(Saved entries)
---------------

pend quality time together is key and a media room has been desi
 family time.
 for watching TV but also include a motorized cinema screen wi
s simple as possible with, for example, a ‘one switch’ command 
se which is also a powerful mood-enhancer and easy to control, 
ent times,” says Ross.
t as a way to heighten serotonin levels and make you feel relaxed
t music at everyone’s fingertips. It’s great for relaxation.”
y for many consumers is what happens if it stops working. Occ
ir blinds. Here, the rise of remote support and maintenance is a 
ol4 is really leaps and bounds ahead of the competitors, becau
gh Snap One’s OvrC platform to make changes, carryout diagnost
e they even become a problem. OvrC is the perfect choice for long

---------------

Would you repeat the lines from the one containing "ir blinds. Here, the" through the end of the data, exactly, with nothing before or after them?

ir blinds. Here, the rise of remote support and maintenance is a 
ol4 is really leaps and bounds ahead of the competitors, becau
gh Snap One’s OvrC platform to make changes, carryout diagnost
e they even become a problem. OvrC is the perfect choice for long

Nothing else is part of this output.